Page images and extracted text →

☆ ☆ ☆ ☆

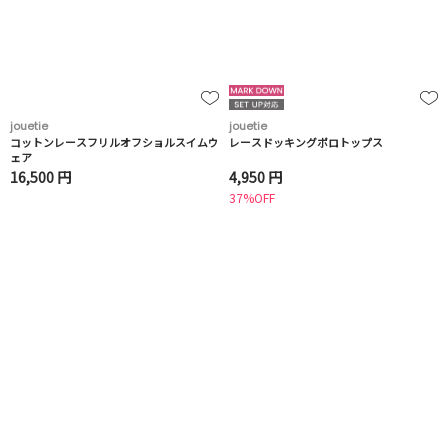
jouetie
jouetie
コットンレースフリルオフショルスイムウ
レースドッキングポロトップス
ェア
16,500 円
4,950 円
37%OFF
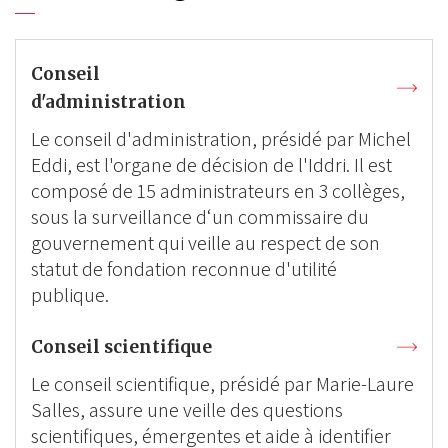
Conseil
d'administration
Le conseil d'administration, présidé par Michel
Eddi, est l'organe de décision de l'Iddri. Il est
composé de 15 administrateurs en 3 collèges,
sous la surveillance d‘un commissaire du
gouvernement qui veille au respect de son
statut de fondation reconnue d'utilité
publique.
Conseil scientifique
Le conseil scientifique, présidé par Marie-Laure
Salles, assure une veille des questions
scientifiques, émergentes et aide à identifier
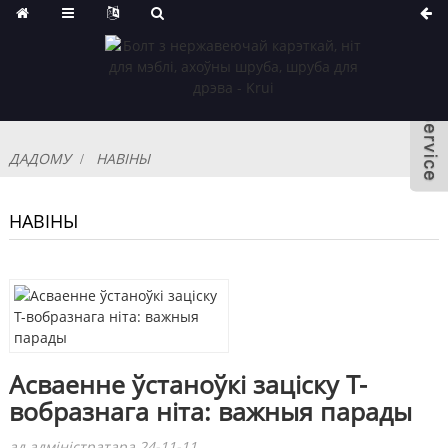
ДАДОМУ
НАВІНЫ
НАВІНЫ
Асваенне ўстаноўкі заціску Т-
вобразнага ніта: важныя парады
ад адміністратара 24-11-11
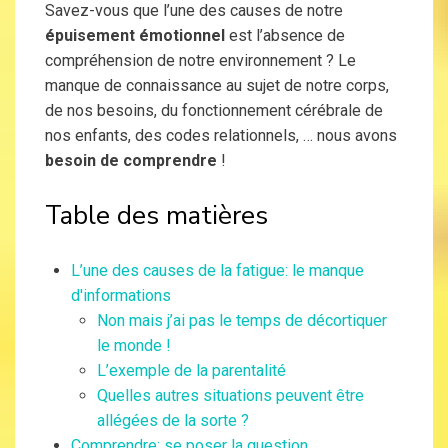
Savez-vous que l’une des causes de notre
épuisement émotionnel
est l’absence de
compréhension de notre environnement ? Le
manque de connaissance au sujet de notre corps,
de nos besoins, du fonctionnement cérébrale de
nos enfants, des codes relationnels, … nous avons
besoin de comprendre
!
Table des matières
L’une des causes de la fatigue: le manque
d'informations
Non mais j’ai pas le temps de décortiquer
le monde !
L’exemple de la parentalité
Quelles autres situations peuvent être
allégées de la sorte ?
Comprendre: se poser la question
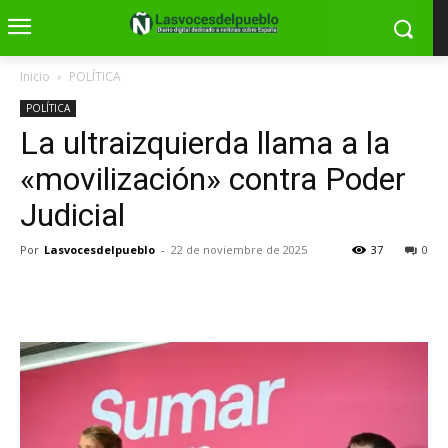
Inicio
POLÍTICA
POLÍTICA
La ultraizquierda llama a la
«movilización» contra Poder
Judicial
Por
Lasvocesdelpueblo
-
22 de noviembre de 2025
37
0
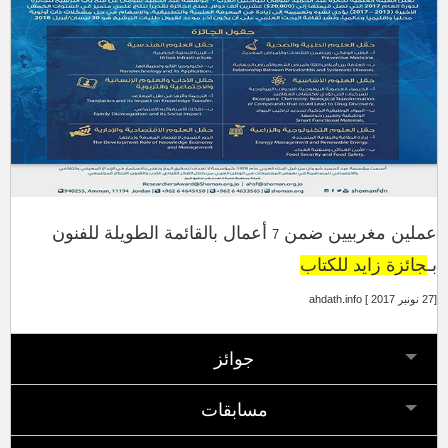
عملين مغربيين ضمن
أعمال بالقائمة الطويلة للفنون
7
بـ
جائزة زايد للكتاب
[27 نونبر 2017 ] ahdath.info
جوائز
مسابقات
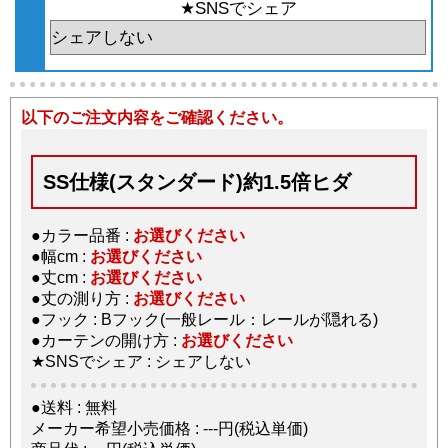
★SNSでシェア
以下のご注文内容をご確認ください。
SS仕様(スタンダード)約1.5倍ヒダ
●カラー品番 :
お選びください
●幅cm :
お選びください
●丈cm :
お選びください
●丈の測り方 :
お選びください
●フック : Bフック(一般レール：レールが隠れる)
●カーテンの開け方 :
お選びください
★SNSでシェア : シェアしない
●送料 : 無料
メーカー希望小売価格 : ---円(税込単価)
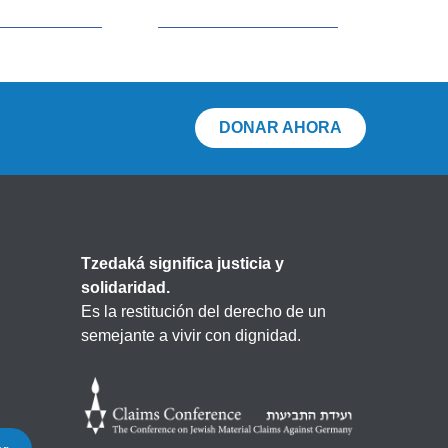
DONAR AHORA
Tzedaká significa justicia y
solidaridad.
Es la restitución del derecho de un
semejante a vivir con dignidad.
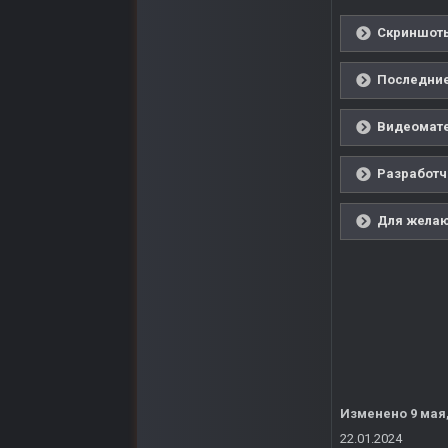
Скриншоты
Последние
Видеомате
Разработч
Для желаю
Изменено
9 мая
22.01.2024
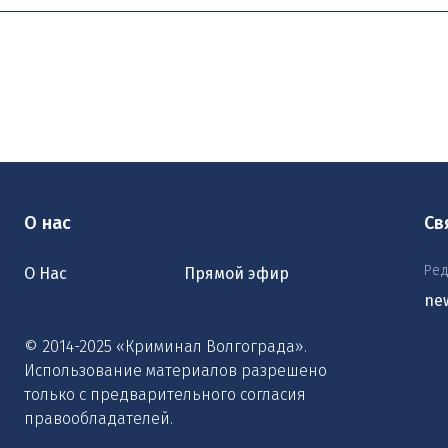
О нас
Св
Ред
О Нас
Прямой эфир
ne
© 2014-2025 «Криминал Волгограда».
Использование материалов разрешено
только с предварительного согласия
правообладателей.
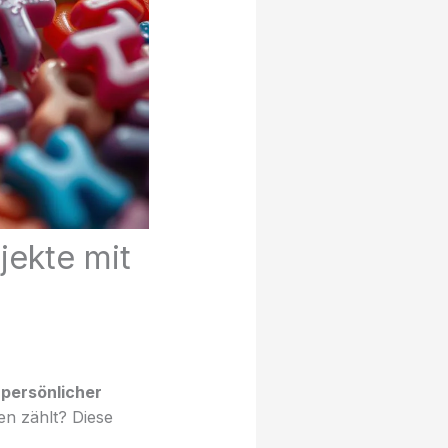
jekte mit
s
persönlicher
n zählt? Diese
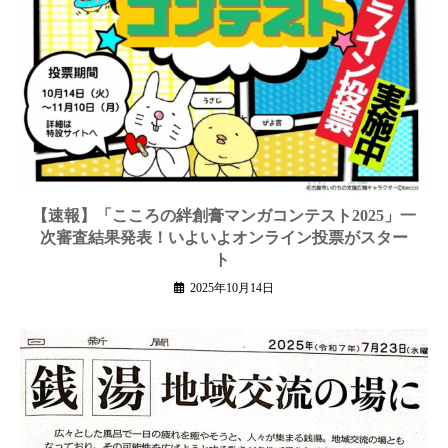
【速報】「こころの絆創膏マンガコンテスト2025」一
次審査結果発表！いよいよオンライン投票がスター
ト
2025年10月14日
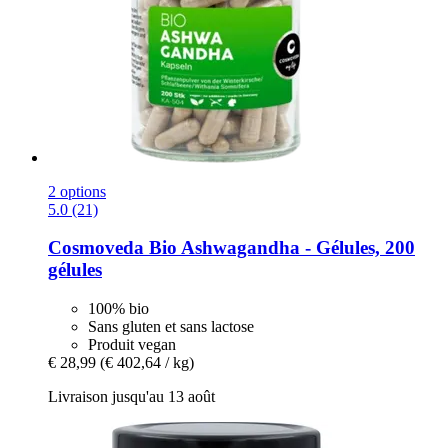
2 options
5.0 (21)
Cosmoveda
Bio Ashwagandha -​ Gélules, 200
gélules
100% bio
Sans gluten et sans lactose
Produit vegan
€ 28,99
(€ 402,64 / kg)
Livraison jusqu'au 13 août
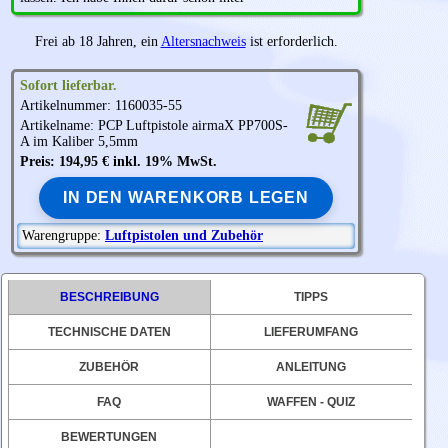
Frei ab 18 Jahren, ein
Altersnachweis
ist erforderlich.
Sofort lieferbar.
Artikelnummer: 1160035-55
Artikelname: PCP Luftpistole
airmaX
PP700S-
A im Kaliber 5,5mm
Preis: 194,95 € inkl. 19% MwSt.
IN DEN WARENKORB LEGEN
Warengruppe:
Luftpistolen und Zubehör
BESCHREIBUNG
TIPPS
TECHNISCHE DATEN
LIEFERUMFANG
ZUBEHÖR
ANLEITUNG
FAQ
WAFFEN - QUIZ
BEWERTUNGEN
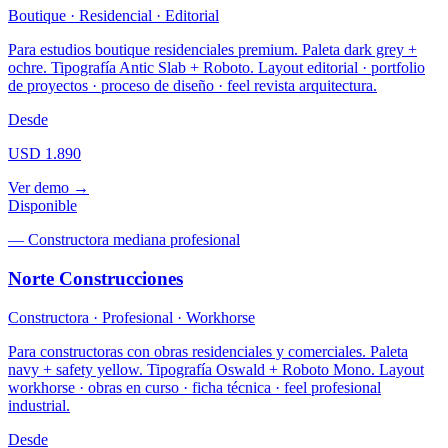
Boutique · Residencial · Editorial
Para estudios boutique residenciales premium. Paleta dark grey +
ochre. Tipografía Antic Slab + Roboto. Layout editorial · portfolio
de proyectos · proceso de diseño · feel revista arquitectura.
Desde
USD 1.890
Ver demo →
Disponible
—
Constructora mediana profesional
Norte Construcciones
Constructora · Profesional · Workhorse
Para constructoras con obras residenciales y comerciales. Paleta
navy + safety yellow. Tipografía Oswald + Roboto Mono. Layout
workhorse · obras en curso · ficha técnica · feel profesional
industrial.
Desde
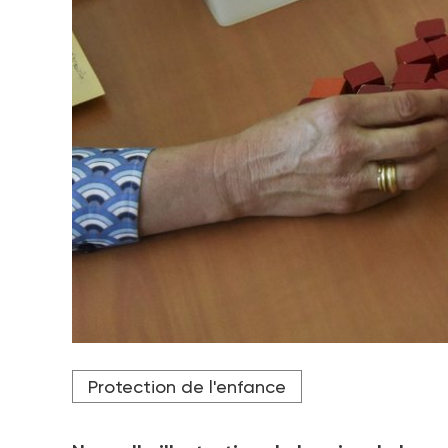
Crédit photo Sebastien SALOM-GOMIS / AFP
Protection de l'enfance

☆ ☆ ☆ ☆

WHAT TO WORK ON →
Please repeat, with no pictures, each line from the start of the records above through the line with "d'informations", inclusive, and only those.

WRITTEN RESPONSE →
jouetie
jouetie
コットンレースフリルオフショルスイムウ
レースドッキングポロトップス
ェア
16,500 円
4,950 円
37%OFF
Conseil
d'administration
Le conseil d'administration, présidé par Michel
Eddi, est l'organe de décision de l'Iddri. Il est
composé de 15 administrateurs en 3 collèges,
sous la surveillance d‘un commissaire du
gouvernement qui veille au respect de son
statut de fondation reconnue d'utilité
publique.
Conseil scientifique
Le conseil scientifique, présidé par Marie-Laure
Salles, assure une veille des questions
scientifiques, émergentes et aide à identifier
ДАДОМУ
НАВІНЫ
НАВІНЫ
Асваенне ўстаноўкі заціску Т-
вобразнага ніта: важныя парады
ад адміністратара 24-11-11
Savez-vous que l’une des causes de notre
épuisement émotionnel
est l’absence de
compréhension de notre environnement ? Le
manque de connaissance au sujet de notre corps,
de nos besoins, du fonctionnement cérébrale de
nos enfants, des codes relationnels, … nous avons
besoin de comprendre
!
Table des matières
L’une des causes de la fatigue: le manque
d'informations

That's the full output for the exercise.